しかし、ここまで回内を強くしてしまいますと、
・前腕伸筋群の活動が高まってしまう
・肘屈曲可動域の低下
前腕伸筋群がかなり動作に使われてしまうこと
また、肘関節は、回内位となると、屈曲可動域が低下してしまうことにより、
リバースカールは、効率が良くないのではないかと考えます。
リバースカールは、多くの場合がEZバーを利用すると思いますが、
shiatsuATSRは、スーパーカールバーを利用します。
すると、前腕肢位が中間位よりは、ほんの少し回内となるため、
腕橈骨筋活動を抑えたなかでの上腕筋フォーカスとなるため、先程のカール(内側にしたダンベルハンマーカール・ケーブルロープハンマーカール)種目に似るでしょう。
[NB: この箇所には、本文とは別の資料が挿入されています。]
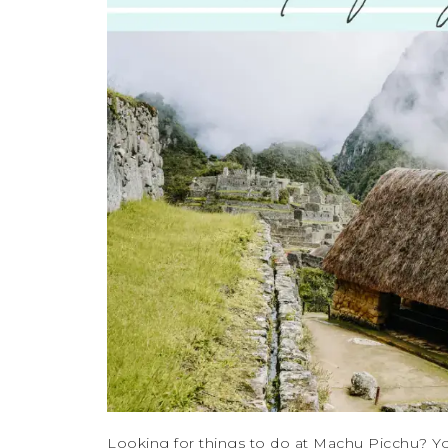
Looking for things to do at Machu Picchu? Yo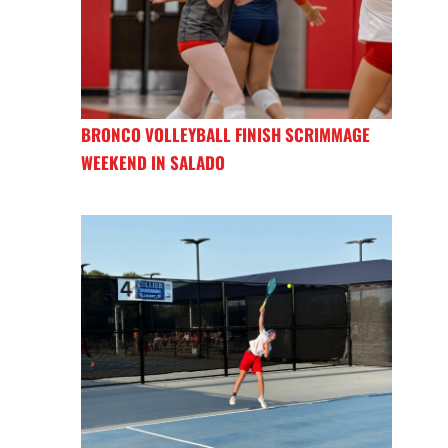
BRONCO VOLLEYBALL FINISH SCRIMMAGE
WEEKEND IN SALADO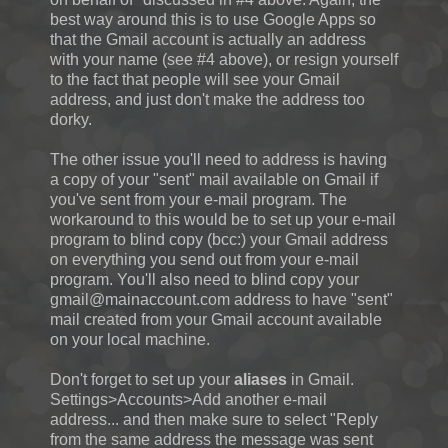
best way around this is to use Google Apps so
that the Gmail account is actually an address
with your name (see #4 above), or resign yourself
to the fact that people will see your Gmail
address, and just don't make the address too
dorky.
The other issue you'll need to address is having
a copy of your "sent" mail available on Gmail if
you've sent from your e-mail program. The
workaround to this would be to set up your e-mail
program to blind copy (bcc:) your Gmail address
on everything you send out from your e-mail
program. You'll also need to blind copy your
gmail@mainaccount.com address to have "sent"
mail created from your Gmail account available
on your local machine.
Don't forget to set up your
aliases
in Gmail.
Settings>Accounts>Add another e-mail
address... and then make sure to select "
Reply
from the same address the message was sent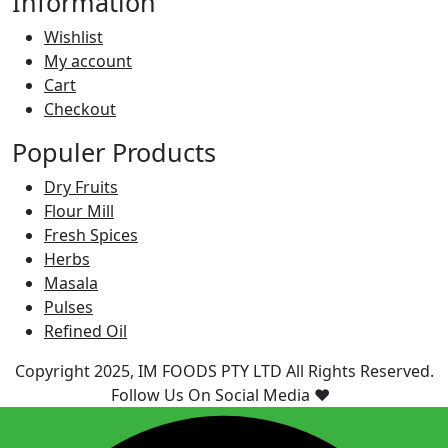
Information
Wishlist
My account
Cart
Checkout
Populer Products
Dry Fruits
Flour Mill
Fresh Spices
Herbs
Masala
Pulses
Refined Oil
Copyright 2025, IM FOODS PTY LTD All Rights Reserved.
Follow Us On Social Media ❤️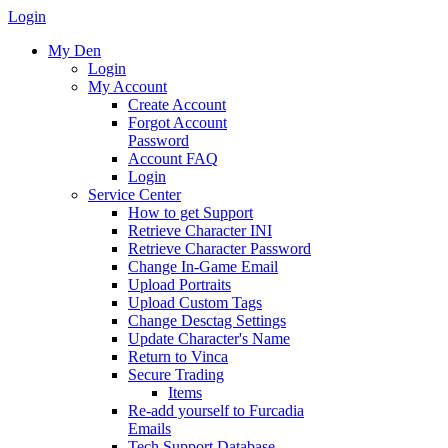
Login
My Den
Login
My Account
Create Account
Forgot Account
Password
Account FAQ
Login
Service Center
How to get Support
Retrieve Character INI
Retrieve Character Password
Change In-Game Email
Upload Portraits
Upload Custom Tags
Change Desctag Settings
Update Character's Name
Return to Vinca
Secure Trading
Items
Re-add yourself to Furcadia
Emails
Tech Support Database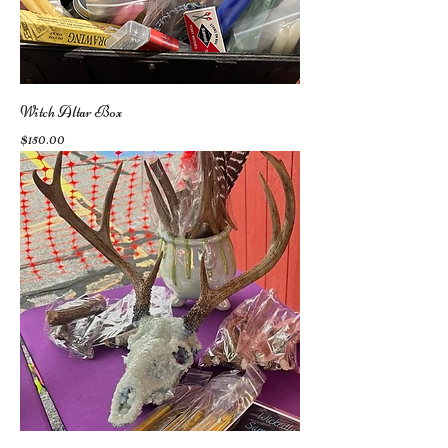
Witch Altar Box
Price
$150.00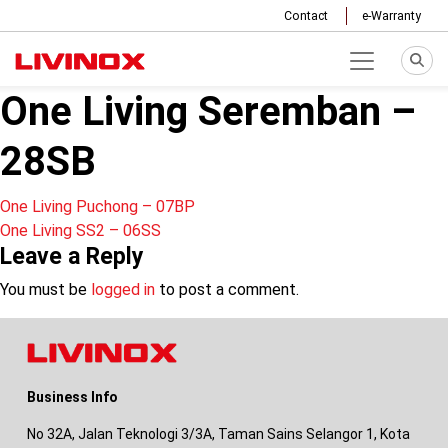
Contact
e-Warranty
One Living Seremban –
28SB
Post
One Living Puchong – 07BP
One Living SS2 – 06SS
navigation
Leave a Reply
You must be
logged in
to post a comment.
Business Info
No 32A, Jalan Teknologi 3/3A, Taman Sains Selangor 1, Kota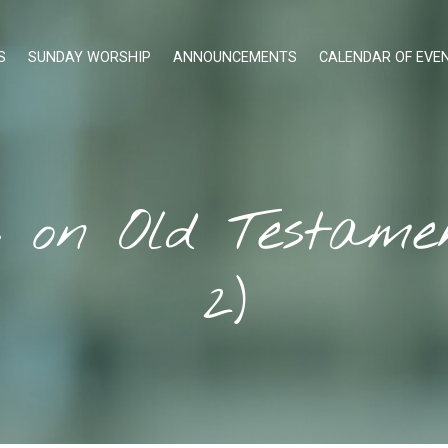
S
SUNDAY WORSHIP
ANNOUNCEMENTS
CALENDAR OF EVE
s on Old Testam
2)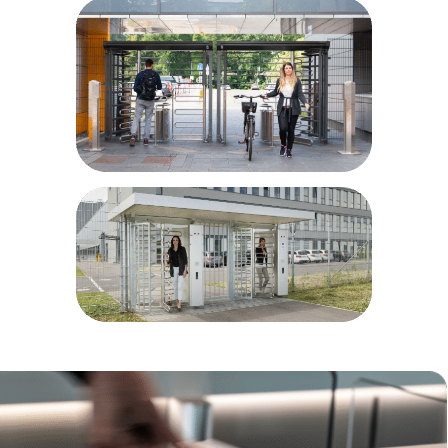
Airport and port areas
Power plants
Parking sites
Bike parks
Prisons/correctional facilities
Military installations
Educational facilities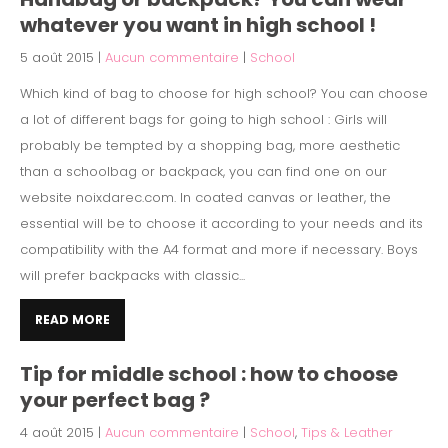
whatever you want in high school !
5 août 2015
|
Aucun commentaire
|
School
Which kind of bag to choose for high school? You can choose
a lot of different bags for going to high school : Girls will
probably be tempted by a shopping bag, more aesthetic
than a schoolbag or backpack, you can find one on our
website noixdarec.com. In coated canvas or leather, the
essential will be to choose it according to your needs and its
compatibility with the A4 format and more if necessary. Boys
will prefer backpacks with classic...
READ MORE
Tip for middle school : how to choose
your perfect bag ?
4 août 2015
|
Aucun commentaire
|
School
,
Tips & Leather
腕橈骨筋は、前腕の中では大きく目立つ筋肉であるため、前腕に興味のある人には注目される筋肉であり、
ハンマーカールを積極的に行うことでしょうが、しっかり中間位を守らなければ、その効果が、意図しない、上腕筋に入ってしまう可能性があると言うこと。
または、反対に、上腕筋に効かせたい人は、完全なるハンマーカールではない、わずかに回内位にしたハンマーカールを取り入れることで、上腕筋の種目バリエーションを増やすことができるでしょう。
では、今回は、腕橈骨筋の筋トレ解剖学でした。